News|Videos|May 14, 2026

After 15 years of restrictions, could physician-owned hospitals reshape U.S. health care?

Fact checked by: Keith A. Reynolds

Medicare seeks information and signals it may be time to thaw the rules that have frozen growth of physician-owned hospitals.

For the first time in 15 years, the federal government may be ready to rethink its restrictions on physician-owned hospitals — and advocates say the timing could not be more critical.

The Affordable Care Act's Section 6001 effectively froze market competition in hospital care, limiting where and how physician-owned facilities could grow. Now, the Centers for Medicare & Medicaid Services (CMS) is asking a different question: not whether physician-owned hospitals should participate in its new Transforming Episode Accountability Model (TEAM) payment model, but how.

Carlos Cardenas, M.D., president of Physician-Led Healthcare for America, calls it a landmark moment — and he sat down with Medical Economics to explain why it matters for physicians, patients and entire communities.

When doctors lead care from the bedside and the boardroom, Cardenas argues, patients win.

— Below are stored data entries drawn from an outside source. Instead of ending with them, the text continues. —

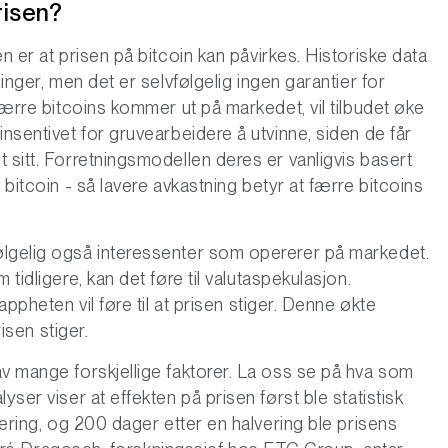
risen?
n er at prisen på bitcoin kan påvirkes. Historiske data
ninger, men det er selvfølgelig ingen garantier for
færre bitcoins kommer ut på markedet, vil tilbudet øke
insentivet for gruvearbeidere å utvinne, siden de får
 sitt. Forretningsmodellen deres er vanligvis basert
 bitcoin - så lavere avkastning betyr at færre bitcoins
ølgelig også interessenter som opererer på markedet.
tidligere, kan det føre til valutaspekulasjon.
appheten vil føre til at prisen stiger. Denne økte
risen stiger.
av mange forskjellige faktorer. La oss se på hva som
yser viser at effekten på prisen først ble statistisk
vering, og 200 dager etter en halvering ble prisens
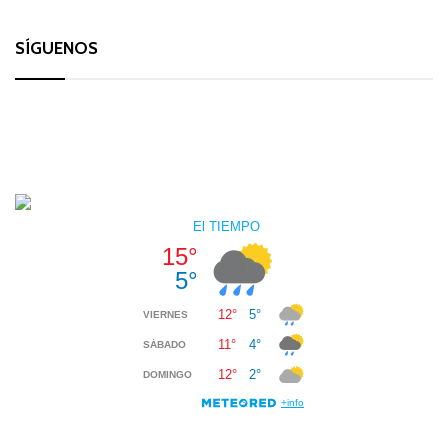
SÍGUENOS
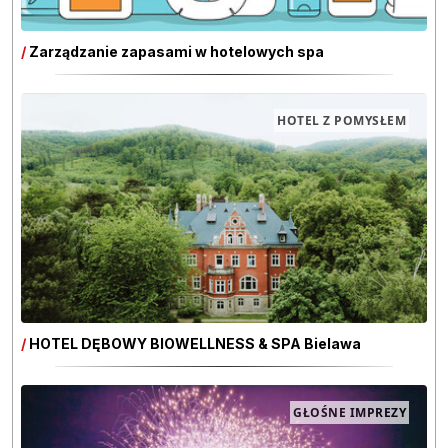
/
Zarządzanie zapasami w hotelowych spa
HOTEL Z POMYSŁEM
/
HOTEL DĘBOWY BIOWELLNESS & SPA Bielawa
GŁOŚNE IMPREZY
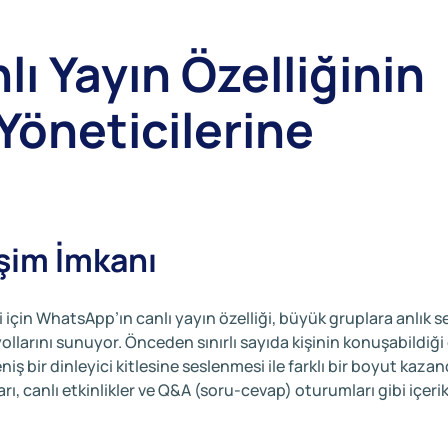
 Yayın Özelliğinin
Yöneticilerine
eşim İmkanı
 için WhatsApp’ın canlı yayın özelliği, büyük gruplara anlık se
ollarını sunuyor. Önceden sınırlı sayıda kişinin konuşabildiği
iş bir dinleyici kitlesine seslenmesi ile farklı bir boyut kazan
ı, canlı etkinlikler ve Q&A (soru-cevap) oturumları gibi içerik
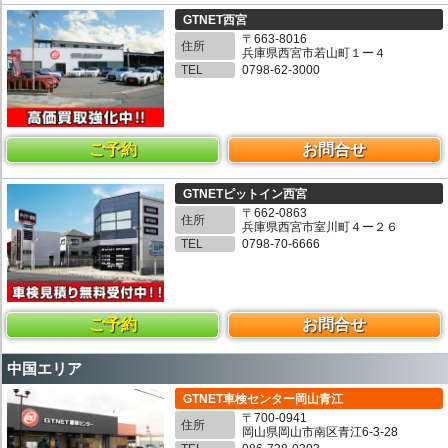
GTNET西宮
〒663-8016
住所
兵庫県西宮市若山町１ー４
TEL
0798-62-3000
ご予約
お問合せ
GTNETピットイン西宮
〒662-0863
住所
兵庫県西宮市室川町４ー２６
TEL
0798-70-6666
ご予約
お問合せ
中国エリア
GTNET車検センター岡山青江
〒700-0941
住所
岡山県岡山市南区青江6-3-28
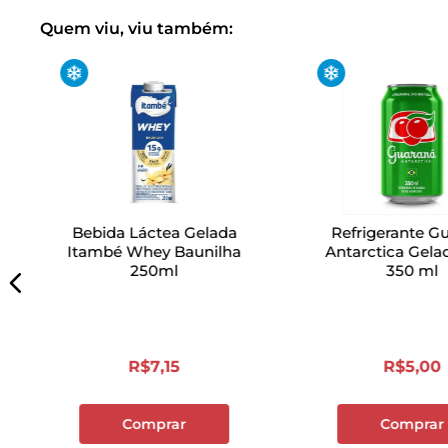
Quem viu, viu também:
Bebida Láctea Gelada
Refrigerante G
Itambé Whey Baunilha
Antarctica Gela
250ml
350 ml
R$
7
,
15
R$
5
,
00
Comprar
Comprar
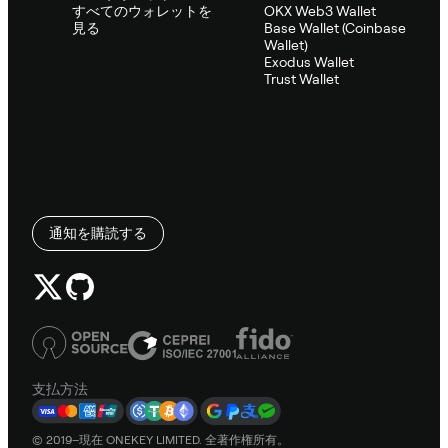
すべてのウォレットを
OKX Web3 Wallet
見る
Base Wallet (Coinbase
Wallet)
Exodus Wallet
Trust Wallet
通知を購読する
支払方法
© 2019–現在 ONEKEY LIMITED. 全著作権所有。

So does the community, the “greater bedside” where physicians and patients live, and where physicians can apply the principles of research, treatment and healing to the body politic.

To learn more, CMS has published its proposed 2027 Hospital Inpatient Prospective Payment Systems for Acute Care Hospitals (IPPS) includes a request for information about participation of physician-owned hospitals in Medicare’s new Transforming Episode Accountability Model (TEAM). Public comments on the CMS request for information are due June 9. The IPPS is a 576-page document, but the relevant section can be found by searching for: “Hospital with Physician Ownership Request for Information”.

Related coverage: ‘A landmark moment’ — Is Medicare ready to revive physician-owned hospitals?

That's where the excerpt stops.